2. On September 1, 2019, the family office personnel of FEIM, including Messrs. Michael M. Kellen and Andrew Gundlach, separated their investment management business from that of FEIM, transferring their family’s advisory client accounts, including the securities of Aradigm Corporation (the “Company”) which were formerly controlled by FEIM, to the newly formed U.S. registered advisory firm named Bleichroeder LP. Accordingly, as of September 1, 2019, (i) none of the Entities nor any Entity account maintains any discretionary or proxy voting authority or pecuniary interest with respect to, any securities of the Company and (ii) no Entity could be deemed to beneficially own any securities of the Company.

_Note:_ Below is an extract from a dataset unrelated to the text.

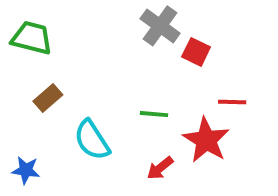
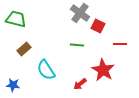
red line: (232, 102) -> (120, 44), moved
green line: (154, 114) -> (77, 45), moved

3.  The shares of Common Stock reported herein were indirectly beneficially owned by FEHI, a Delaware corporation, and FEIM, a Delaware limited liability company and an investment adviser registered under the Investment Advisers Act of 1940. FEIM (i) was the general partner of 21 April Fund, LP (“April LP”), (ii) was the registered investment adviser to First Eagle Value in Biotechnology Master Fund, Ltd. (“FEVIBM”) as well as to April LP and 21 April Fund, Ltd. (“April Ltd.” and, collectively, the “Funds”), (iii) is a subsidiary of FEHI and (iv) was investment adviser to certain of the Accounts (as defined below). FEHI disclaimed Section 16 beneficial ownership of the shares held directly by the Funds except to the extent, if any, of its pecuniary interest therein, and this report shall not be deemed an admission that FEHI is the Section 16 beneficial owner of any such securities.
4.  The warrants to purchase common stock of the Company (the “Warrants”) to which this Form 4 filing relates were issued on July 14, 2016 pursuant to the Securities Purchase Agreement dated April 21, 2016, by and among the Company and the Purchasers listed on Schedules A and B thereto (the “Purchase Agreement”).

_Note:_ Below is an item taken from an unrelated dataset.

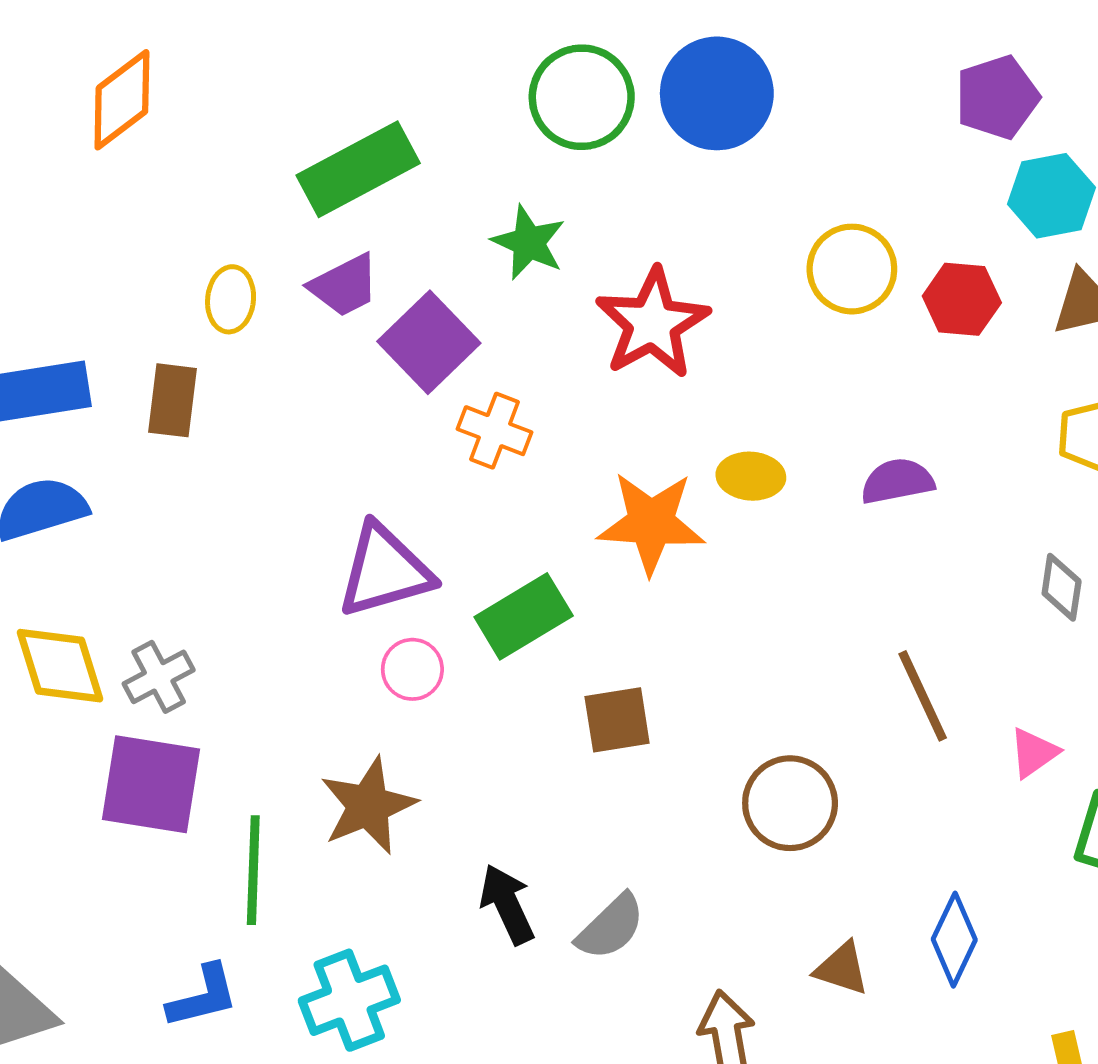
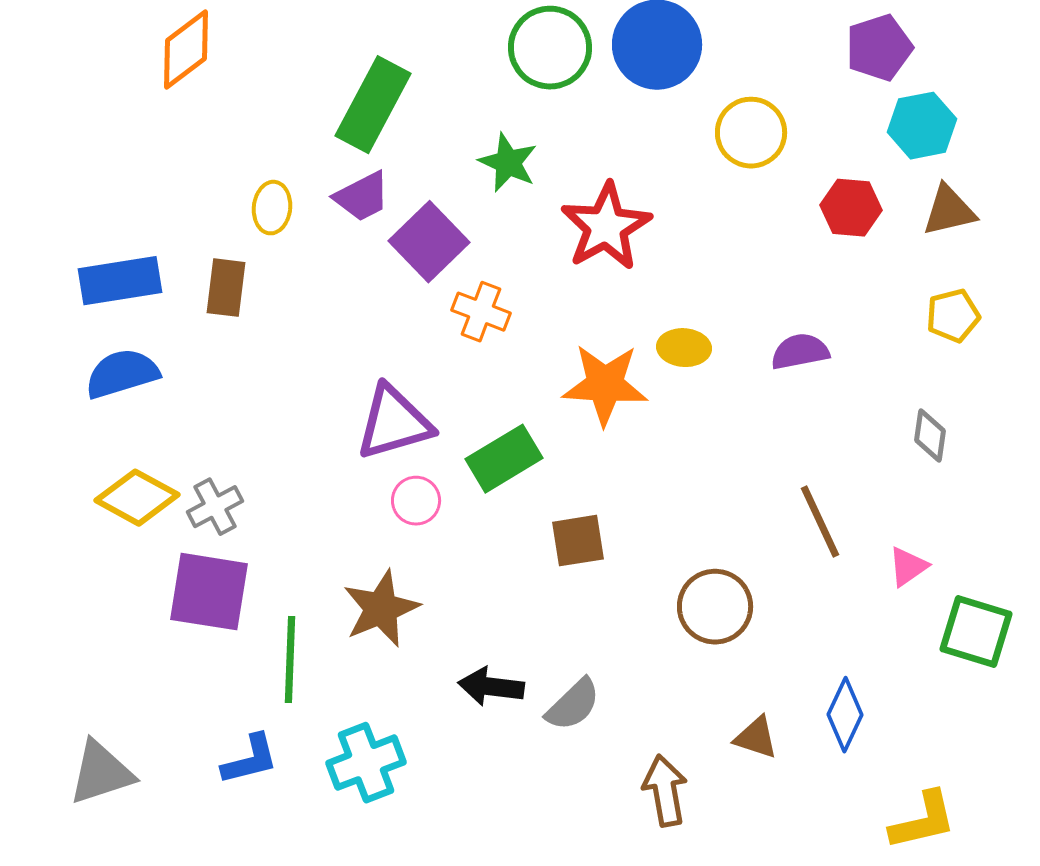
green rectangle: (358, 169) -> (373, 105), turned -34
yellow circle: (852, 269) -> (751, 133), moved
yellow diamond: (60, 666) -> (137, 498), turned -44
black arrow: (507, 904) -> (491, 687), turned -58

5.  The Warrants are exercisable at a price of $5.21 per share of the Company’s common stock (the “Exercise Price”) for five years following the date of issuance of the Warrants, with such Exercise Price subject to appropriate adjustment in the event of certain stock dividends and distributions, stock splits, stock combinations, reclassifications or similar events or upon any distributions of assets, including cash, stock or other property to the Issuer’s stockholders.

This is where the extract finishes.